L’ARTISTE : Membre de l’Agence révélateur, Irène Jonas est sociologue et photographe indépendante. En sociologie elle s’intéresse principalement à deux thématiques. L’une porte sur la sociologie visuelle : « Mort de la Photo de famille. De l’argentique au numérique » (Ed. L’Harmattan, 2010), l’autre sur le genre. En 2019 et 2020, elle a réalisé deux études sur la photographie, l’une pour la SAIF et la SCAM sur la santé des photojournalistes et l’autre pour la Part des Femmes sur les parcours des femmes photographes : Et pourtant, elles photographient. En photographie, elle mène à la fois un travail photographique sur le Finistère où elle réside plusieurs mois dans l’année et un autre travail en lien avec la mémoire et l’histoire. Elle a publié deux ouvrages ; Dormir, dit-elle (Ed. Arnaud Bizalion, 2018) et Crépuscules aux Editions de Juillet (2020).

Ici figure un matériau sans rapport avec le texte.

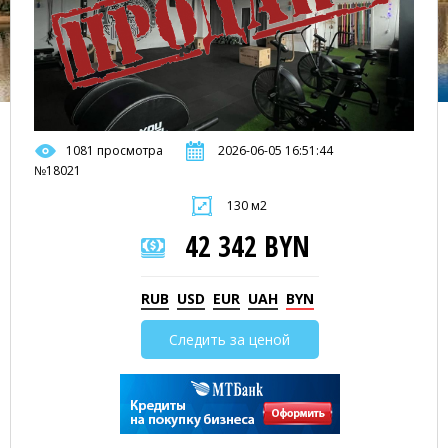
1081 просмотра
2026-06-05 16:51:44
№18021
130 м2
42 342 BYN
RUB
USD
EUR
UAH
BYN
Следить за ценой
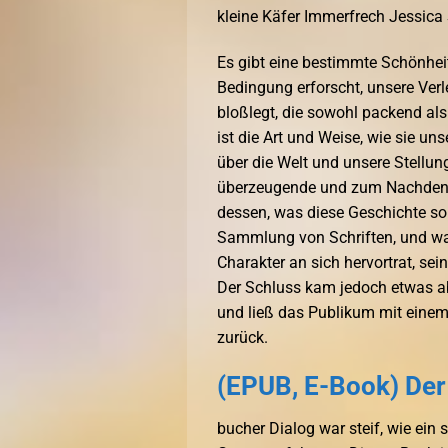
kleine Käfer Immerfrech Jessica 
Es gibt eine bestimmte Schönheit
Bedingung erforscht, unsere Verl
bloßlegt, die sowohl packend als
ist die Art und Weise, wie sie u
über die Welt und unsere Stellun
überzeugende und zum Nachdenken
dessen, was diese Geschichte so 
Sammlung von Schriften, und was
Charakter an sich hervortrat, s
Der Schluss kam jedoch etwas abr
und ließ das Publikum mit einem
zurück.
(EPUB, E-Book) Der
bucher Dialog war steif, wie ein 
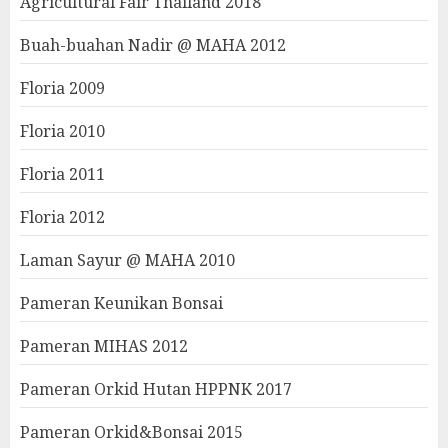
Agricultural Fair Thailand 2018
Buah-buahan Nadir @ MAHA 2012
Floria 2009
Floria 2010
Floria 2011
Floria 2012
Laman Sayur @ MAHA 2010
Pameran Keunikan Bonsai
Pameran MIHAS 2012
Pameran Orkid Hutan HPPNK 2017
Pameran Orkid&Bonsai 2015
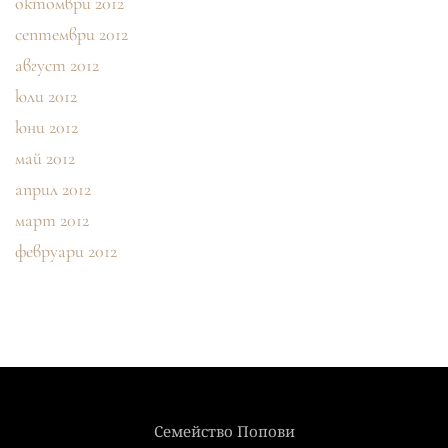
октомври 2012
септември 2012
август 2012
юли 2012
юни 2012
май 2012
април 2012
март 2012
февруари 2012
Семейство Попови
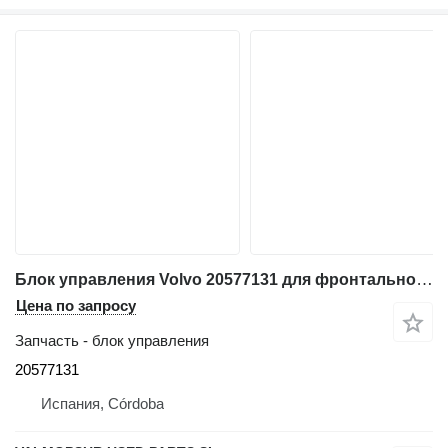
Блок управления Volvo 20577131 для фронтального погрузчика Volvo L180E, L150E, L220E, EC460B, EC360B, EC330B, A40D. A35D, A30D, A25D
Цена по запросу
Запчасть - блок управления
20577131
Испания, Córdoba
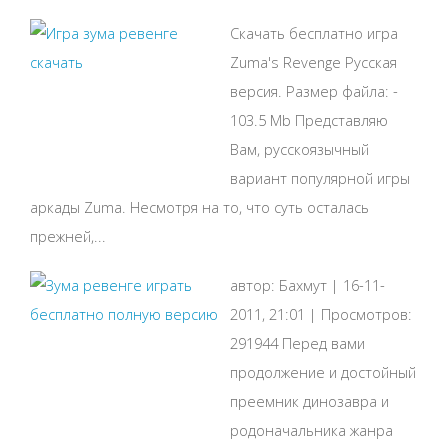
Скачать бесплатно игра
Zuma's Revenge Русская
версия. Размер файла: -
103.5 Mb Представляю
Вам, русскоязычный
вариант популярной игры
аркады Zuma. Несмотря на то, что суть осталась
прежней,...
автор: Бахмут | 16-11-
2011, 21:01 | Просмотров:
291944 Перед вами
продолжение и достойный
преемник динозавра и
родоначальника жанра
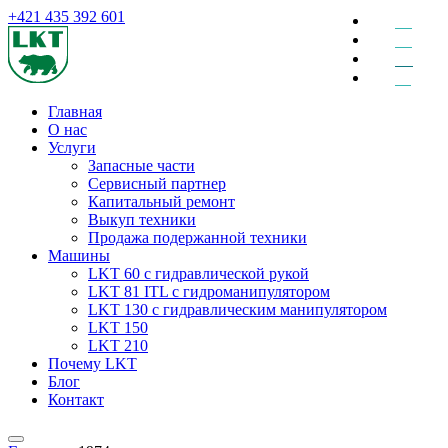
+421 435 392 601
EN
DE
RU
SK
Главная
О нас
Услуги
Запасные части
Сервисный партнер
Капитальный ремонт
Выкуп техники
Продажа подержанной техники
Машины
LKT 60 с гидравлической рукой
LKT 81 ITL с гидроманипулятором
LKT 130 с гидравлическим манипулятором
LKT 150
LKT 210
Почему LKT
Блог
Контакт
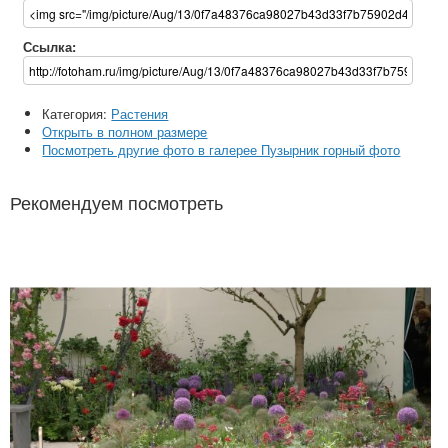
Ссылка:
Категория:
Растения
Открыть в полном размере
Посмотреть другие фото в галерее Пузырник горный фото
Рекомендуем посмотреть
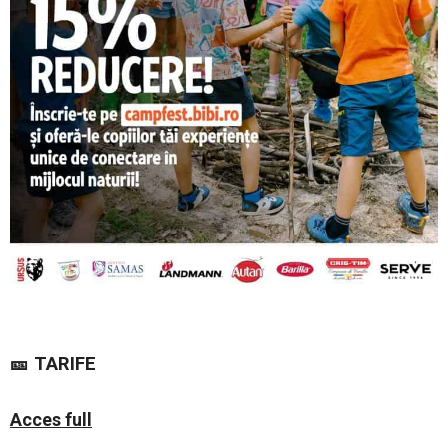
🎫 TARIFE
Acces full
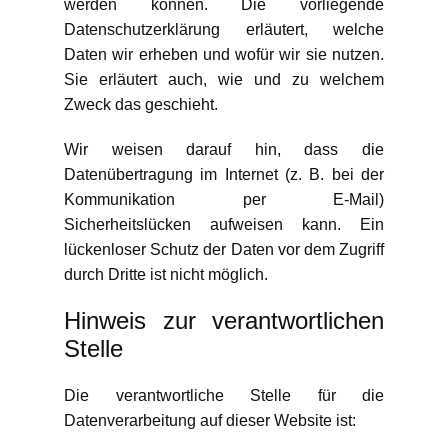
werden können. Die vorliegende
Datenschutzerklärung erläutert, welche
Daten wir erheben und wofür wir sie nutzen.
Sie erläutert auch, wie und zu welchem
Zweck das geschieht.
Wir weisen darauf hin, dass die
Datenübertragung im Internet (z. B. bei der
Kommunikation per E-Mail)
Sicherheitslücken aufweisen kann. Ein
lückenloser Schutz der Daten vor dem Zugriff
durch Dritte ist nicht möglich.
Hinweis zur verantwortlichen
Stelle
Die verantwortliche Stelle für die
Datenverarbeitung auf dieser Website ist:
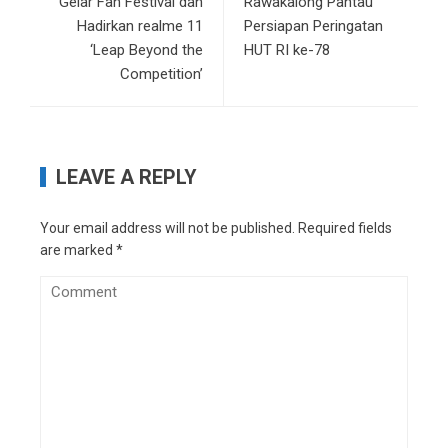
Gelar Fan Festival dan
Rawakalong Pantau
Hadirkan realme 11
Persiapan Peringatan
‘Leap Beyond the
HUT RI ke-78
Competition’
LEAVE A REPLY
Your email address will not be published.
Required fields
are marked
*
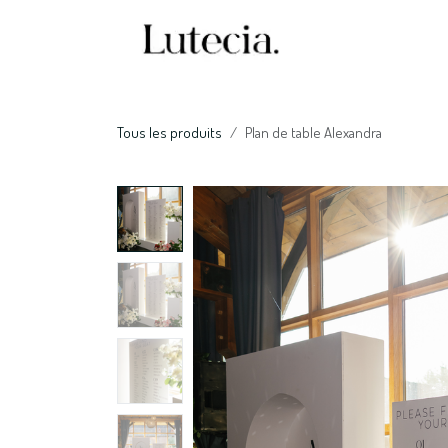
Se rendre au contenu
Accueil
Nos serv
Tous les produits
Plan de table Alexandra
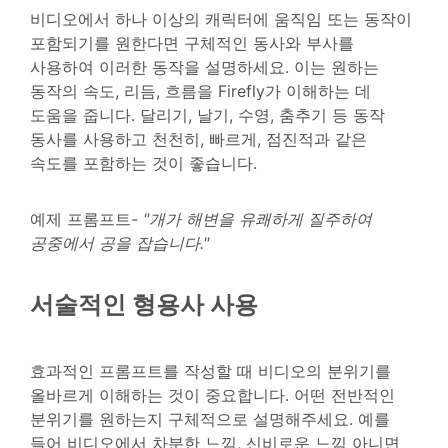
비디오에서 하나 이상의 캐릭터에 움직임 또는 동작이
포함되기를 원한다면 구체적인 동사와 부사를
사용하여 이러한 동작을 설명하세요. 이는 원하는
동작의 속도, 리듬, 흐름을 Firefly가 이해하는 데
도움을 줍니다. 달리기, 날기, 수영, 춤추기 등 동작
동사를 사용하고 천천히, 빠르게, 점진적과 같은
속도를 포함하는 것이 좋습니다.
예제 프롬프트-
"개가 해변을 유쾌하게 질주하여
공중에서 공을 잡습니다."
서술적인 형용사 사용
효과적인 프롬프트를 작성할 때 비디오의 분위기를
올바르게 이해하는 것이 중요합니다. 어떤 전반적인
분위기를 원하는지 구체적으로 설명해주세요. 예를
들어 비디오에서 차분한 느낌, 신비로운 느낌 아니면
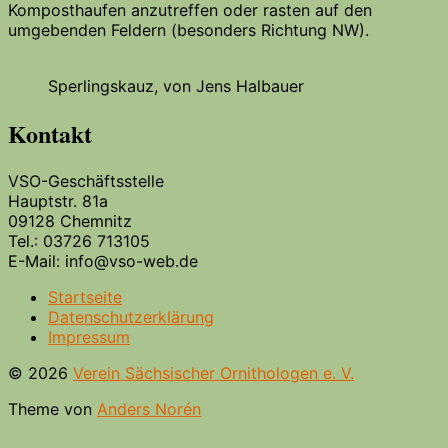
Komposthaufen anzutreffen oder rasten auf den
umgebenden Feldern (besonders Richtung NW).
Sperlingskauz, von Jens Halbauer
Kontakt
VSO-Geschäftsstelle
Hauptstr. 81a
09128 Chemnitz
Tel.: 03726 713105
E-Mail: info@vso-web.de
Startseite
Datenschutzerklärung
Impressum
© 2026
Verein Sächsischer Ornithologen e. V.
Theme von
Anders Norén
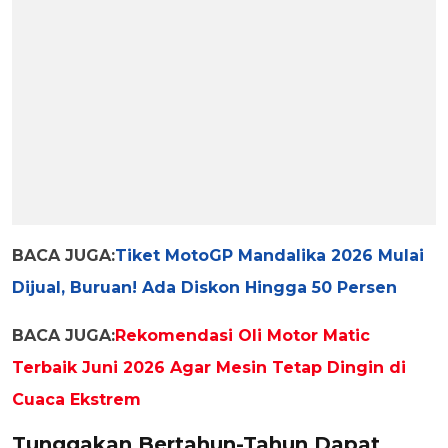
BACA JUGA:
Tiket MotoGP Mandalika 2026 Mulai
Dijual, Buruan! Ada Diskon Hingga 50 Persen
BACA JUGA:
Rekomendasi Oli Motor Matic
Terbaik Juni 2026 Agar Mesin Tetap Dingin di
Cuaca Ekstrem
Tunggakan Bertahun-Tahun Dapat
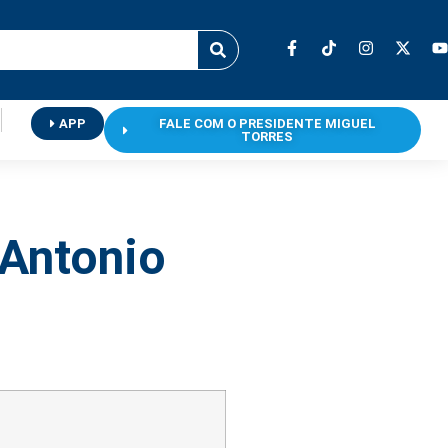
APP
FALE COM O PRESIDENTE MIGUEL
TORRES
 Antonio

LES AILES DE CAÏUS : active depuis 2009, l’association Les ailes de Caïus a pour objet le soutien et la promotion de la création artistique actuelle. L’association marque sa spécificité en favorisant la diffusion de l’art contemporain hors des circuits habituels, notamment au sein des entreprises mécène, de l’espace urbain et de l’édition. Elle est en charge de la programmation de la Galerie Net Plus et assure le portage des Rencontres Photographiques de ViaSilva.

LA GALERIE NET PLUS est le fruit d’une collaboration qui, depuis 12 ans, lie l’entreprise Net Plus et l’association Les ailes de Caïus. Ces années de collaboration ont permis d’aboutir en 2017 à un lieu de 340 m2 dédié à la création contemporaine. Installé au rez-de-chaussée du siège de l’entreprise, ouvert au public, il accueille 4 expositions par an. La programmation artistique et l’accueil des publics sont gérés par l’association. Ouverte à toutes et à tous, la galerie est située à Cesson-Sévigné, à proximité de Rennes. Espace inattendu au sein de l’entreprise, la galerie est un lieu de rencontre où se croisent visiteurs, collaborateurs, clients et partenaires.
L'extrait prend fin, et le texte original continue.